The data>
________________________________________
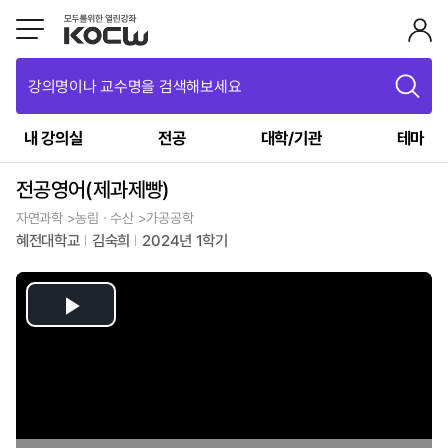
강의명이나 교수명을 검색해보세요
내 강의실
전공
대학/기관
테마
전공영어(제과제빵)
자연과학 >농림ㆍ수산 >가공공학
혜전대학교
김숙희
2024년 1학기
Play
Video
________________________________________
Problem requirements> Because pictures are not wanted, give every entry above again exactly without them.

Answer section>
강의명이나 교수명을 검색해보세요
내 강의실
전공
대학/기관
테마
전공영어(제과제빵)
자연과학 >농림ㆍ수산 >가공공학
혜전대학교
김숙희
2024년 1학기
Play
Video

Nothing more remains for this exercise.